The myths worth retiring

  • "Coffee dehydrates you." Net positive at normal doses (1–4 cups). The myth comes from observing acute diuretic effects without accounting for the water content.
  • "You can flush toxins by drinking lots of water." Your kidneys handle that on their own. Excess water does not detox anything; it just produces more pee.
  • "You can't drink too much water." You can. Hyponatremia from over-drinking, especially during endurance exercise, is rare but serious. Reasonable intake is reasonable; gallons a day is not better.
  • "Cold water burns more calories." The effect is so small (a few calories) it is essentially zero.
  • "Alkaline water is healthier." No good evidence. Your stomach acid neutralises any pH difference within seconds. Skip.

The €60 bottle question

Aesthetic water bottles (Stanley, Hydro Flask, the new translucent designs) work because they keep cold water cold for hours, they are visible, and people enjoy carrying them. If owning a nicer bottle increases your intake, it has earned its price.

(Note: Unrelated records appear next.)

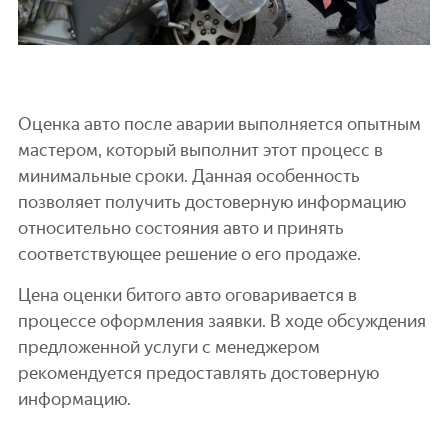
Оценка авто после аварии выполняется опытным
мастером, который выполнит этот процесс в
минимальные сроки. Данная особенность
позволяет получить достоверную информацию
относительно состояния авто и принять
соответствующее решение о его продаже.
Цена оценки битого авто оговаривается в
процессе оформления заявки. В ходе обсуждения
предложенной услуги с менеджером
рекомендуется предоставлять достоверную
информацию.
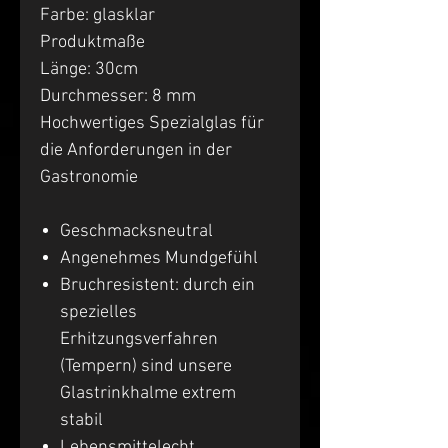
Farbe: glasklar
Produktmaße
Länge: 30cm
Durchmesser: 8 mm
Hochwertiges Spezialglas für
die Anforderungen in der
Gastronomie
Geschmacksneutral
Angenehmes Mundgefühl
Bruchresistent: durch ein
spezielles
Erhitzungsverfahren
(Tempern) sind unsere
Glastrinkhalme extrem
stabil
Lebensmittelecht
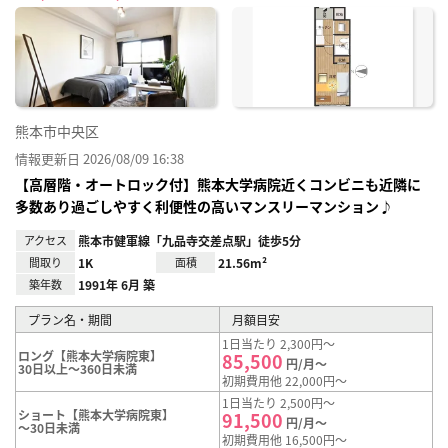
に入
り登
録
熊本市中央区
情報更新日 2026/08/09 16:38
【高層階・オートロック付】熊本大学病院近くコンビニも近隣に
多数あり過ごしやすく利便性の高いマンスリーマンション♪
アクセス
熊本市健軍線「九品寺交差点駅」徒歩5分
間取り
1K
面積
21.56m²
築年数
1991年 6月 築
プラン名・期間
月額目安
1日当たり 2,300円～
ロング【熊本大学病院東】
85,500
円/月～
30日以上～360日未満
初期費用他 22,000円～
1日当たり 2,500円～
ショート【熊本大学病院東】
91,500
円/月～
～30日未満
初期費用他 16,500円～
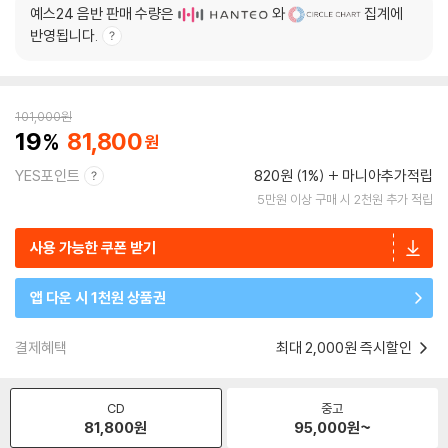
예스24 음반 판매 수량은
와
집계에
반영됩니다.
101,000
원
19
81,800
YES포인트
820원 (1%)
마니아추가적립
5만원 이상 구매 시 2천원 추가 적립
사용 가능한 쿠폰 받기
앱 다운 시 1천원 상품권
결제혜택
최대 2,000원 즉시할인
CD
중고
81,800
원
95,000
원~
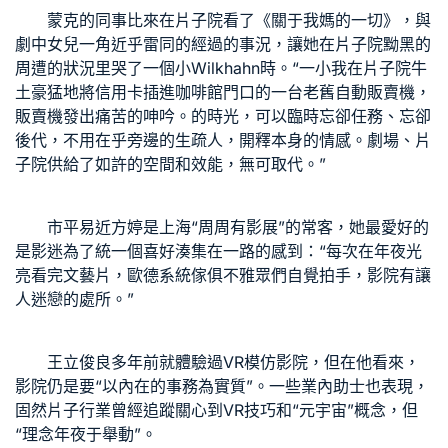
蒙克的同事比來在片子院看了《關于我媽的一切》，與
劇中女兒一角近乎雷同的經過的事況，讓她在片子院黝黑的
周遭的狀況里哭了一個小
Wilkhahn
時。“一小我在片子院牛
土豪猛地將信用卡插進咖啡館門口的一台老舊自動販賣機，
販賣機發出痛苦的呻吟。的時光，可以臨時忘卻任務、忘卻
後代，不用在乎旁邊的生疏人，開釋本身的情感。劇場、片
子院供給了如許的空間和效能，無可取代。”
市平易近方婷是上海“周周有影展”的常客，她最愛好的
是影迷為了統一個喜好湊集在一路的感到：“每次在年夜光
亮看完文藝片，
歐德系統傢俱
不雅眾們自覺拍手，影院有讓
人迷戀的處所。”
王立俊良多年前就體驗過VR模仿影院，但在他看來，
影院仍是要“以內在的事務為實質”。一些業內助士也表現，
固然片子行業曾經追蹤關心到VR技巧和“元宇宙”概念，但
“理念年夜于舉動”。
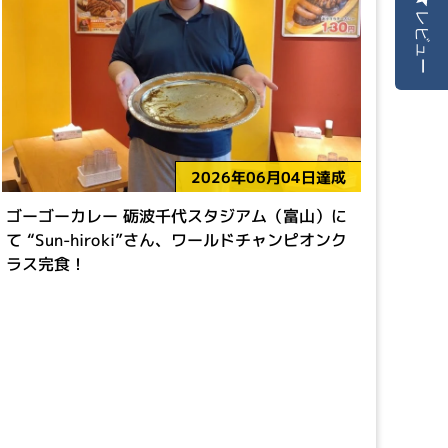
レビュー
2026年06月04日達成
ゴーゴーカレー 砺波千代スタジアム（富山）に
て “Sun-hiroki”さん、ワールドチャンピオンク
ラス完食！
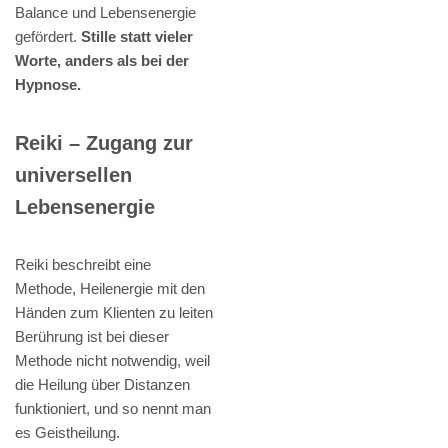
Balance und Lebensenergie
gefördert.
Stille statt vieler
Worte, anders als bei der
Hypnose.
Reiki – Zugang zur
universellen
Lebensenergie
Reiki beschreibt eine
Methode, Heilenergie mit den
Händen zum Klienten zu leiten
Berührung ist bei dieser
Methode nicht notwendig, weil
die Heilung über Distanzen
funktioniert, und so nennt man
es Geistheilung.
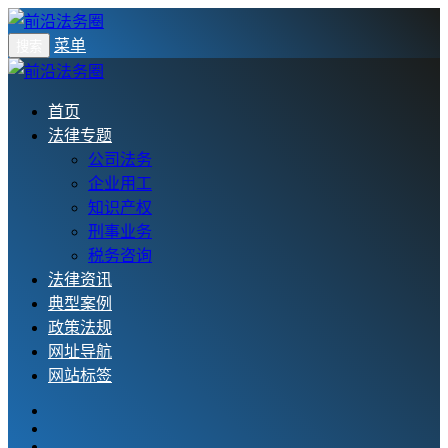
菜单
搜索
首页
法律专题
公司法务
企业用工
知识产权
刑事业务
税务咨询
法律资讯
典型案例
政策法规
网址导航
网站标签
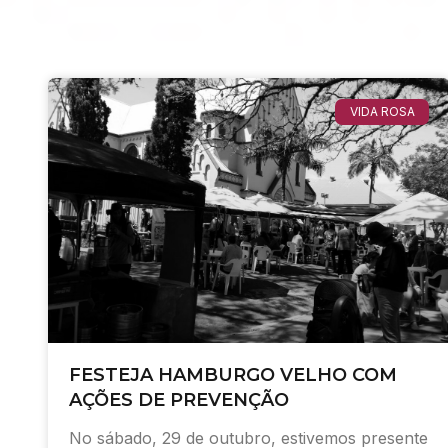
VIDA ROSA
FESTEJA HAMBURGO VELHO COM
AÇÕES DE PREVENÇÃO
No sábado, 29 de outubro, estivemos presente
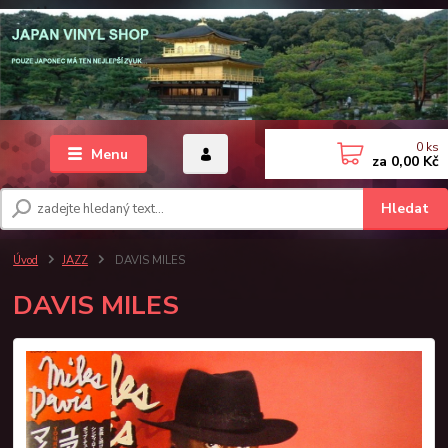
0
ks
Menu
za
0,00 Kč
Hledat
Úvod
JAZZ
DAVIS MILES
DAVIS MILES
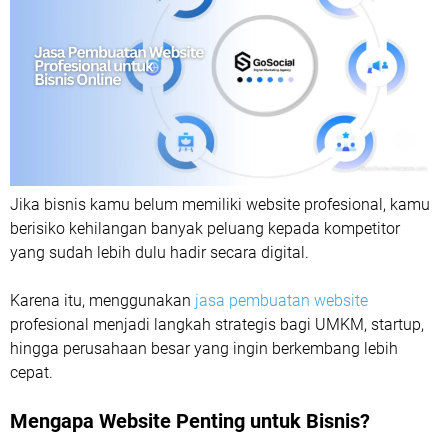
Jika bisnis kamu belum memiliki website profesional, kamu
berisiko kehilangan banyak peluang kepada kompetitor
yang sudah lebih dulu hadir secara digital.
Karena itu, menggunakan
jasa pembuatan website
profesional menjadi langkah strategis bagi UMKM, startup,
hingga perusahaan besar yang ingin berkembang lebih
cepat.
Mengapa Website Penting untuk Bisnis?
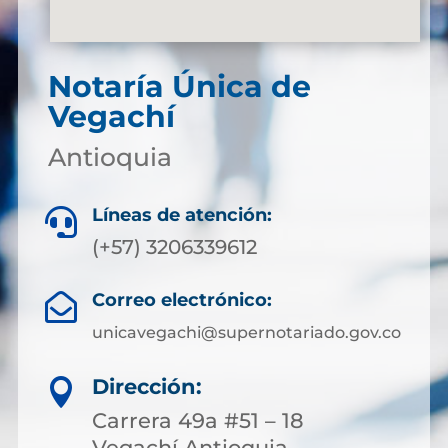
Notaría Única de
Vegachí
Antioquia
Líneas de atención:

(+57) 3206339612
Correo electrónico:

unicavegachi@supernotariado.gov.co
Dirección:

Carrera 49a #51 – 18
Vegachí Antioquia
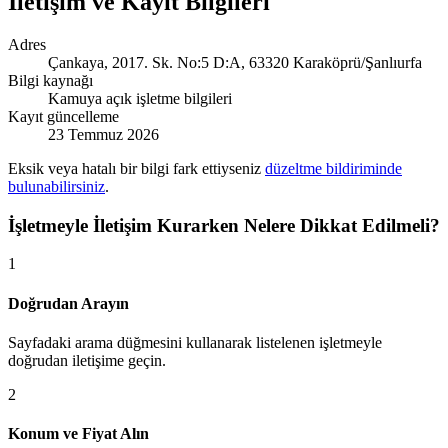
İletişim ve Kayıt Bilgileri
Adres
Çankaya, 2017. Sk. No:5 D:A, 63320 Karaköprü/Şanlıurfa
Bilgi kaynağı
Kamuya açık işletme bilgileri
Kayıt güncelleme
23 Temmuz 2026
Eksik veya hatalı bir bilgi fark ettiyseniz
düzeltme bildiriminde
bulunabilirsiniz
.
İşletmeyle İletişim Kurarken Nelere Dikkat Edilmeli?
1
Doğrudan Arayın
Sayfadaki arama düğmesini kullanarak listelenen işletmeyle
doğrudan iletişime geçin.
2
Konum ve Fiyat Alın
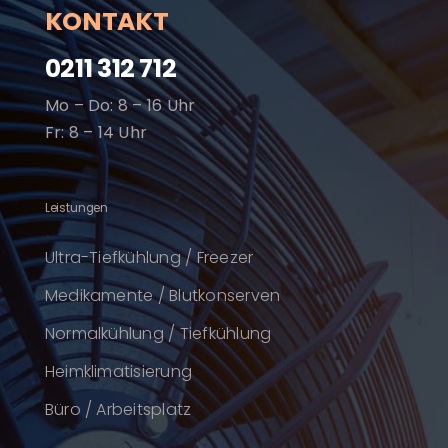
KONTAKT
0211 312 712
Mo – Do: 8 – 16 Uhr
Fr: 8 – 14 Uhr
Leistungen
Ultra-Tiefkühlung / Freezer
Medikamente / Blutkonserven
Normalkühlung / Tiefkühlung
Heimklimatisierung
Büro / Arbeitsplatz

If you have one in a cupboard from 2023 and still drink coffee all day instead, the bottle is not the issue.

The only practical test: does it stay with you, does it get refilled, does it actually hold water you drink? If yes, any €15 bottle works as well as a €60 one. The marketing premium is for the aesthetic, not the hydration.

Bottom line

Drinking more water in 2026 is not a willpower problem and not a tool problem. It is a "water in your sightline" problem. Keep a glass on your desk, hook drinking onto things you already do, refill twice a day, and let yourself add lemon if plain water bores you. Skip the app reminders, the alkaline water, the €60 bottle that promises to change your life. Most people who follow this advice for two weeks discover they were the kind of "tired" that was actually dehydrated all along.